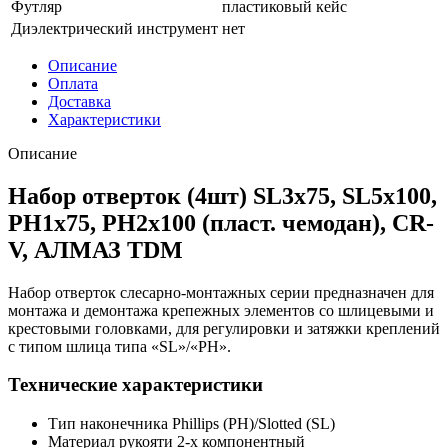
Футляр
пластиковый кейс
Диэлектрический инструмент
нет
Описание
Оплата
Доставка
Характеристики
Описание
Набор отверток (4шт) SL3x75, SL5х100,
PH1х75, PH2х100 (пласт. чемодан), CR-
V, АЛМАЗ TDM
Набор отверток слесарно-монтажных серии предназначен для
монтажа и демонтажа крепежных элементов со шлицевыми и
крестовыми головками, для регулировки и затяжки креплений
с типом шлица типа «SL»/«PH».
Технические характеристики
Тип наконечника Phillips (PH)/Slotted (SL)
Материал рукояти 2-х компонентный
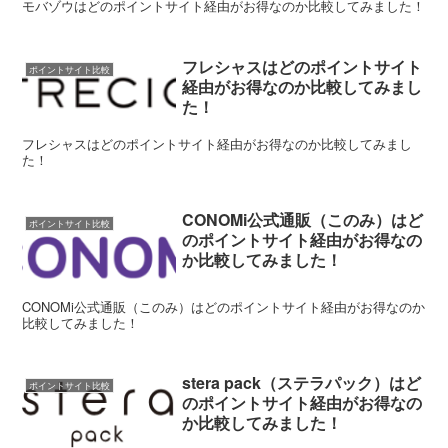
モバゾウはどのポイントサイト経由がお得なのか比較してみました！
フレシャスはどのポイントサイト
ポイントサイト比較
経由がお得なのか比較してみまし
た！
フレシャスはどのポイントサイト経由がお得なのか比較してみまし
た！
CONOMi公式通販（このみ）はど
ポイントサイト比較
のポイントサイト経由がお得なの
か比較してみました！
CONOMi公式通販（このみ）はどのポイントサイト経由がお得なのか
比較してみました！
stera pack（ステラパック）はど
ポイントサイト比較
のポイントサイト経由がお得なの
か比較してみました！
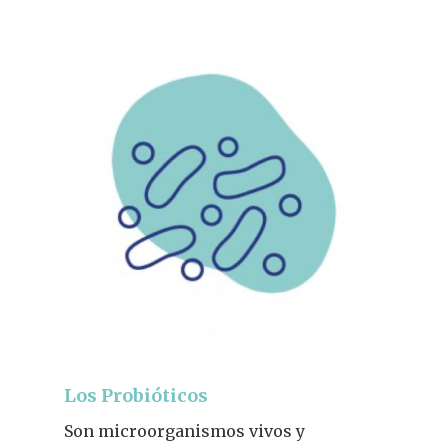
Los Probióticos
Son microorganismos vivos y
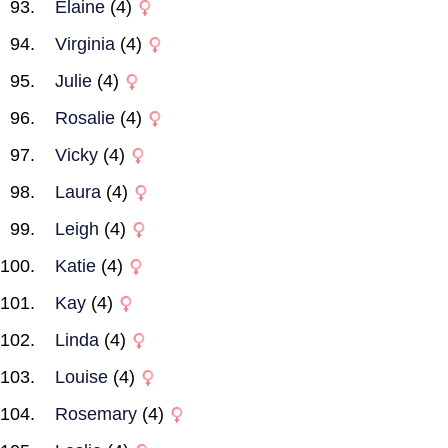
Elaine
(4)
Virginia
(4)
Julie
(4)
Rosalie
(4)
Vicky
(4)
Laura
(4)
Leigh
(4)
Katie
(4)
Kay
(4)
Linda
(4)
Louise
(4)
Rosemary
(4)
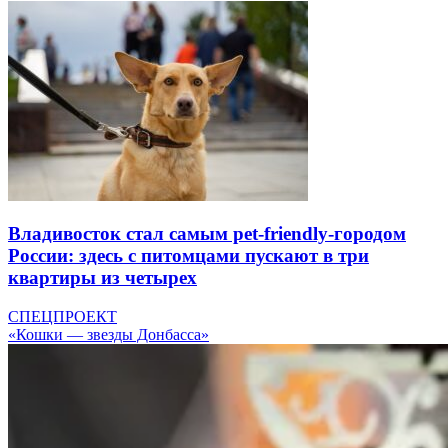
Владивосток стал самым pet-friendly-городом
России: здесь с питомцами пускают в три
квартиры из четырех
СПЕЦПРОЕКТ
«Кошки — звезды Донбасса»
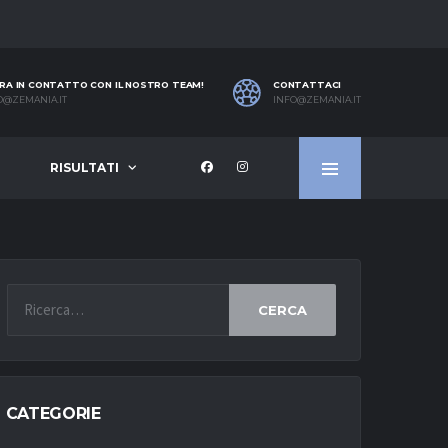
RA IN CONTATTO CON IL NOSTRO TEAM!
CONTATTACI
O@ZEMANIA.IT
INFO@ZEMANIA.IT
RISULTATI
CERCA
CATEGORIE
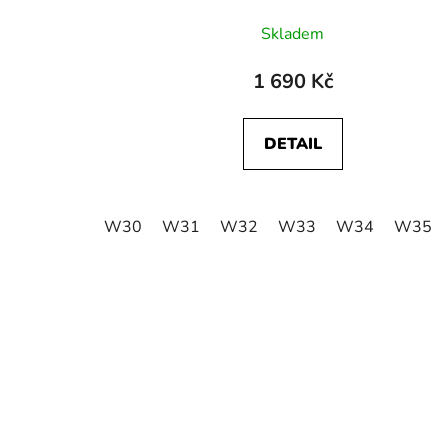
Skladem
1 690 Kč
DETAIL
W30
W31
W32
W33
W34
W35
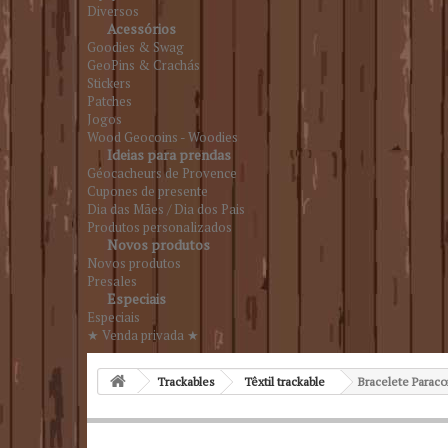
Diversos
Acessórios
Goodies & Swag
GeoPins & Crachás
Stickers
Patches
Jogos
Wood Geocoins - Woodies
Ideias para prendas
Géocacheurs de Provence
Cupones de presente
Dia das Mães / Dia dos Pais
Produtos personalizados
Novos produtos
Novos produtos
Presales
Especiais
Especiais
★ Venda privada ★
Trackables
Têxtil trackable
Bracelete Paraco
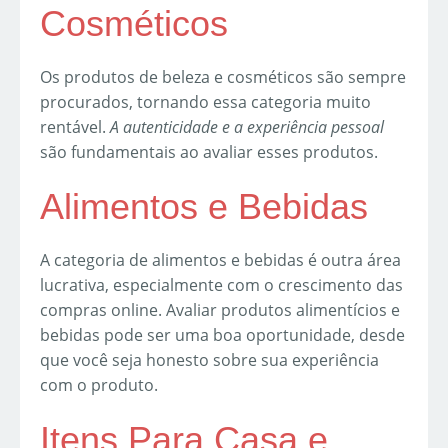
Cosméticos
Os produtos de beleza e cosméticos são sempre
procurados, tornando essa categoria muito
rentável.
A autenticidade e a experiência pessoal
são fundamentais ao avaliar esses produtos.
Alimentos e Bebidas
A categoria de alimentos e bebidas é outra área
lucrativa, especialmente com o crescimento das
compras online. Avaliar produtos alimentícios e
bebidas pode ser uma boa oportunidade, desde
que você seja honesto sobre sua experiência
com o produto.
Itens Para Casa e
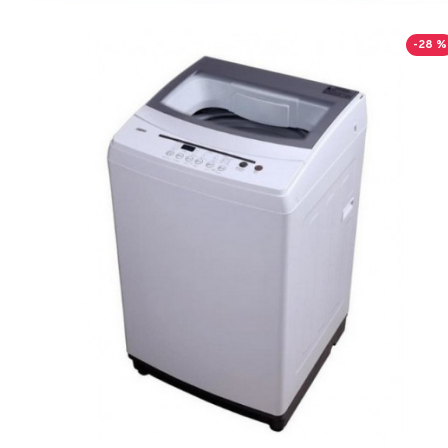
-28 %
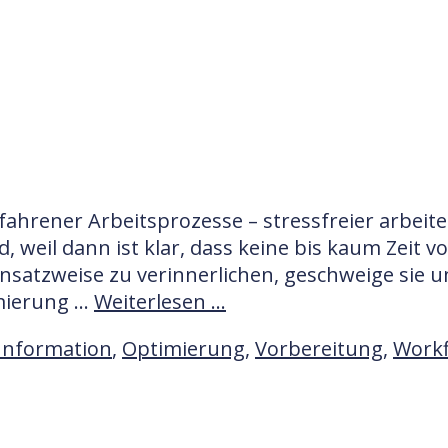
ahrener Arbeitsprozesse – stressfreier arbeit
 weil dann ist klar, dass keine bis kaum Zeit v
nsatzweise zu verinnerlichen, geschweige sie um
imierung …
Weiterlesen …
Information
,
Optimierung
,
Vorbereitung
,
Workf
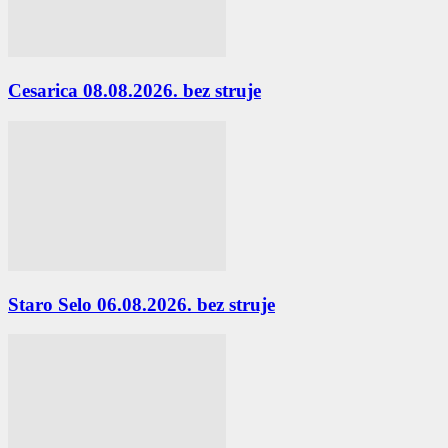
Cesarica 08.08.2026. bez struje
Staro Selo 06.08.2026. bez struje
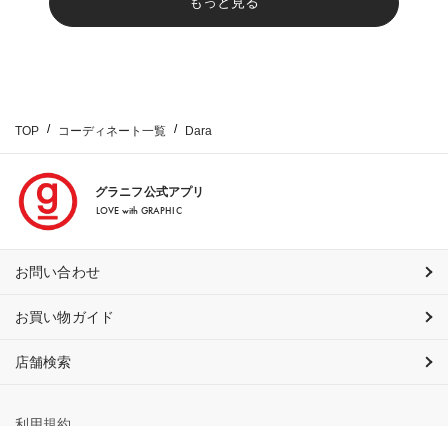
もっと見る
TOP
コーディネート一覧
Dara
グラニフ公式アプリ
LOVE with GRAPHIC
お問い合わせ
お買い物ガイド
店舗検索
利用規約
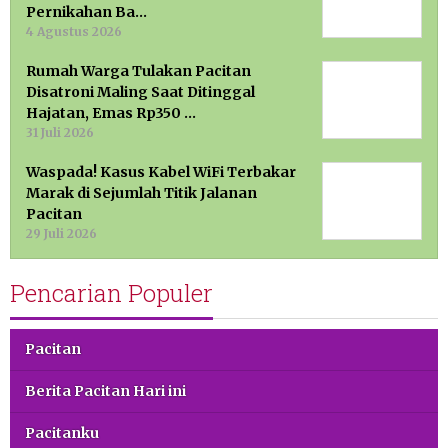
Pernikahan Ba…
4 Agustus 2026
Rumah Warga Tulakan Pacitan
Disatroni Maling Saat Ditinggal
Hajatan, Emas Rp350 …
31 Juli 2026
Waspada! Kasus Kabel WiFi Terbakar
Marak di Sejumlah Titik Jalanan
Pacitan
29 Juli 2026
Pencarian Populer
Pacitan
Berita Pacitan Hari ini
Pacitanku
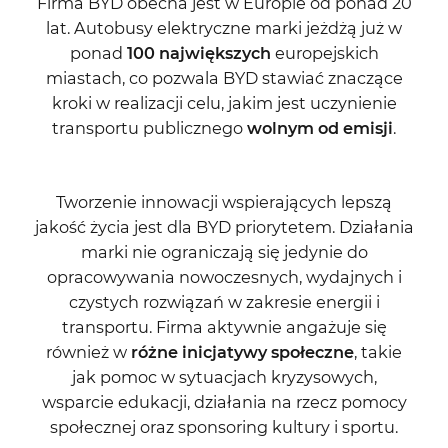
Firma BYD obecna jest w Europie od ponad 20
lat. Autobusy elektryczne marki jeżdżą już w
ponad
100 największych
europejskich
miastach, co pozwala BYD stawiać znaczące
kroki w realizacji celu, jakim jest uczynienie
transportu publicznego
wolnym od emisji
.
Tworzenie innowacji wspierających lepszą
jakość życia jest dla BYD priorytetem. Działania
marki nie ograniczają się jedynie do
opracowywania nowoczesnych, wydajnych i
czystych rozwiązań w zakresie energii i
transportu. Firma aktywnie angażuje się
również w
różne inicjatywy społeczne
, takie
jak pomoc w sytuacjach kryzysowych,
wsparcie edukacji, działania na rzecz pomocy
społecznej oraz sponsoring kultury i sportu.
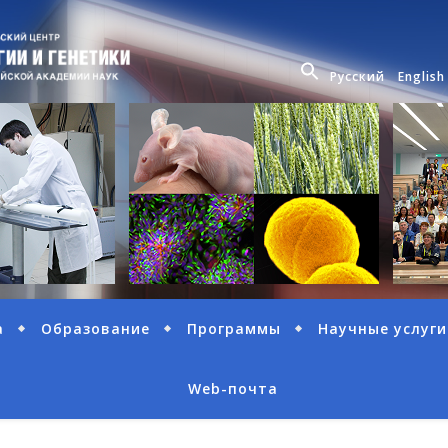
Русский
English
а
Образование
Программы
Научные услуги
Web-почта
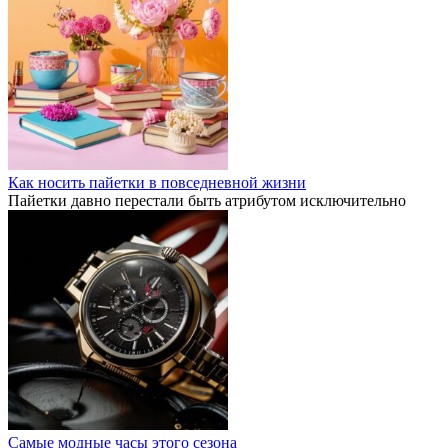
Как носить пайетки в повседневной жизни
Пайетки давно перестали быть атрибутом исключительно
Самые модные часы этого сезона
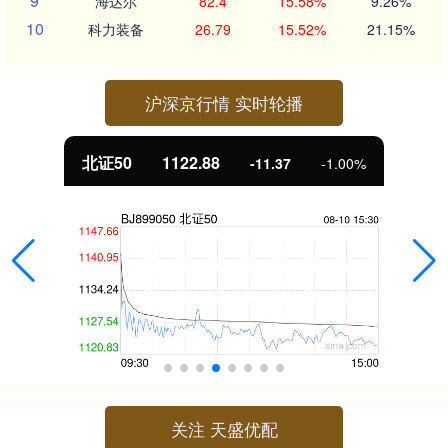
9
海达尔
82.4
15.58%
9.26%
10
科力装备
26.79
15.52%
21.15%
沪深京行情 实时轮播
北证50
1122.88
-11.37
-1.00%
关注 天盛优配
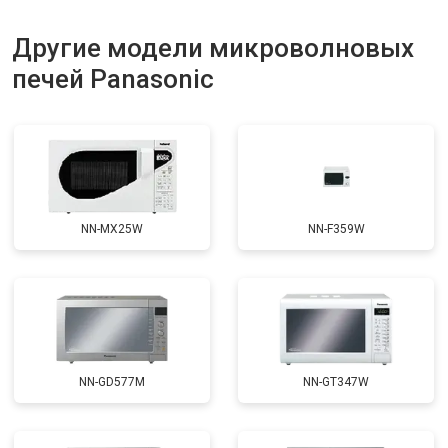
Другие модели микроволновых
печей Panasonic
NN-MX25W
NN-F359W
NN-GD577M
NN-GT347W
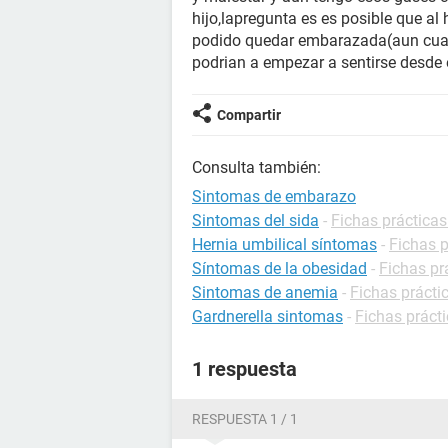
hijo,lapregunta es es posible que a
podido quedar embarazada(aun cuand
podrian a empezar a sentirse desde 
Compartir
Consulta también:
Sintomas de embarazo
Sintomas del sida
-
Fichas prácticas
Hernia umbilical síntomas
-
Fichas p
Síntomas de la obesidad
-
Fichas pr
Sintomas de anemia
-
Fichas prácti
Gardnerella sintomas
-
Fichas prácti
1 respuesta
RESPUESTA 1 / 1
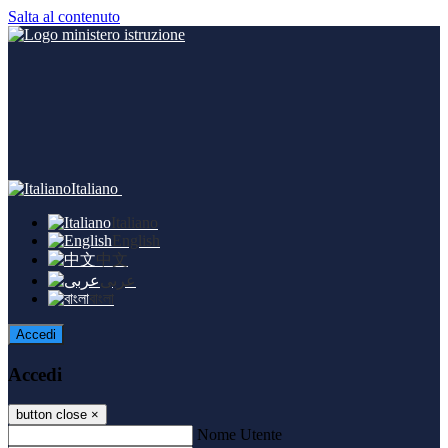
Salta al contenuto
Italiano
Italiano
English
中文
عربى
বাংলা
Accedi
Accedi
button close
×
Nome Utente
______
### Directions
What is needed is an exact output of the records above, with every picture left out.

### Answer to this problem
Футляр
пластиковый кейс
Диэлектрический инструмент
нет
Описание
Оплата
Доставка
Характеристики
Описание
Набор отверток (4шт) SL3x75, SL5х100,
PH1х75, PH2х100 (пласт. чемодан), CR-
V, АЛМАЗ TDM
Набор отверток слесарно-монтажных серии предназначен для
монтажа и демонтажа крепежных элементов со шлицевыми и
крестовыми головками, для регулировки и затяжки креплений
с типом шлица типа «SL»/«PH».
Технические характеристики
Тип наконечника Phillips (PH)/Slotted (SL)
Материал рукояти 2-х компонентный
モバゾウはどのポイントサイト経由がお得なのか比較してみました！
フレシャスはどのポイントサイト
ポイントサイト比較
経由がお得なのか比較してみまし
た！
フレシャスはどのポイントサイト経由がお得なのか比較してみまし
た！
CONOMi公式通販（このみ）はど
ポイントサイト比較
のポイントサイト経由がお得なの
か比較してみました！
CONOMi公式通販（このみ）はどのポイントサイト経由がお得なのか
比較してみました！
stera pack（ステラパック）はど
ポイントサイト比較
のポイントサイト経由がお得なの
か比較してみました！
Los Probióticos
Son microorganismos vivos y
Elaine
(4)
Virginia
(4)
Julie
(4)
Rosalie
(4)
Vicky
(4)
Laura
(4)
Leigh
(4)
Katie
(4)
Kay
(4)
Linda
(4)
Louise
(4)
Rosemary
(4)
Владивосток стал самым pet-friendly-городом
России: здесь с питомцами пускают в три
квартиры из четырех
СПЕЦПРОЕКТ
«Кошки — звезды Донбасса»
RA IN CONTATTO CON IL NOSTRO TEAM!
CONTATTACI
O@ZEMANIA.IT
INFO@ZEMANIA.IT
RISULTATI
CERCA
CATEGORIE
Skladem
1 690 Kč
DETAIL
W30
W31
W32
W33
W34
W35
Diversos
Acessórios
Goodies & Swag
GeoPins & Crachás
Stickers
Patches
Jogos
Wood Geocoins - Woodies
Ideias para prendas
Géocacheurs de Provence
Cupones de presente
Dia das Mães / Dia dos Pais
Produtos personalizados
Novos produtos
Novos produtos
Presales
Especiais
Especiais
★ Venda privada ★
Trackables
Têxtil trackable
Bracelete Paraco
Cosméticos
Os produtos de beleza e cosméticos são sempre
procurados, tornando essa categoria muito
rentável.
A autenticidade e a experiência pessoal
são fundamentais ao avaliar esses produtos.
Alimentos e Bebidas
A categoria de alimentos e bebidas é outra área
lucrativa, especialmente com o crescimento das
compras online. Avaliar produtos alimentícios e
bebidas pode ser uma boa oportunidade, desde
que você seja honesto sobre sua experiência
com o produto.
Itens Para Casa e
-28 %
ahrener Arbeitsprozesse – stressfreier arbeit
 weil dann ist klar, dass keine bis kaum Zeit v
nsatzweise zu verinnerlichen, geschweige sie um
imierung …
Weiterlesen …
Information
,
Optimierung
,
Vorbereitung
,
Workf
Cesarica 08.08.2026. bez struje
Staro Selo 06.08.2026. bez struje
もっと見る
TOP
コーディネート一覧
Dara
グラニフ公式アプリ
LOVE with GRAPHIC
お問い合わせ
お買い物ガイド
店舗検索
利用規約
Pernikahan Ba…
4 Agustus 2026
Rumah Warga Tulakan Pacitan
Disatroni Maling Saat Ditinggal
Hajatan, Emas Rp350 …
31 Juli 2026
Waspada! Kasus Kabel WiFi Terbakar
Marak di Sejumlah Titik Jalanan
Pacitan
29 Juli 2026
Pencarian Populer
Pacitan
Berita Pacitan Hari ini
Pacitanku
Firma BYD obecna jest w Europie od ponad 20
lat. Autobusy elektryczne marki jeżdżą już w
ponad
100 największych
europejskich
miastach, co pozwala BYD stawiać znaczące
kroki w realizacji celu, jakim jest uczynienie
transportu publicznego
wolnym od emisji
.
Tworzenie innowacji wspierających lepszą
jakość życia jest dla BYD priorytetem. Działania
marki nie ograniczają się jedynie do
opracowywania nowoczesnych, wydajnych i
czystych rozwiązań w zakresie energii i
transportu. Firma aktywnie angażuje się
również w
różne inicjatywy społeczne
, takie
jak pomoc w sytuacjach kryzysowych,
wsparcie edukacji, działania na rzecz pomocy
społecznej oraz sponsoring kultury i sportu.
Русский
English
а
Образование
Программы
Научные услуги
Web-почта
Как носить пайетки в повседневной жизни
Пайетки давно перестали быть атрибутом исключительно
Самые модные часы этого сезона
9
海达尔
82.4
15.58%
9.26%
10
科力装备
26.79
15.52%
21.15%
沪深京行情 实时轮播
北证50
1122.88
-11.37
-1.00%
关注 天盛优配
Другие модели микроволновых
печей Panasonic
NN-MX25W
NN-F359W
NN-GD577M
NN-GT347W
hijo,lapregunta es es posible que a
podido quedar embarazada(aun cuand
podrian a empezar a sentirse desde 
Compartir
Consulta también:
Sintomas de embarazo
Sintomas del sida
-
Fichas prácticas
Hernia umbilical síntomas
-
Fichas p
Síntomas de la obesidad
-
Fichas pr
Sintomas de anemia
-
Fichas prácti
Gardnerella sintomas
-
Fichas prácti
1 respuesta
RESPUESTA 1 / 1
Salta al contenuto
Italiano
Italiano
English
中文
عربى
বাংলা
Accedi
Accedi
button close
×
Nome Utente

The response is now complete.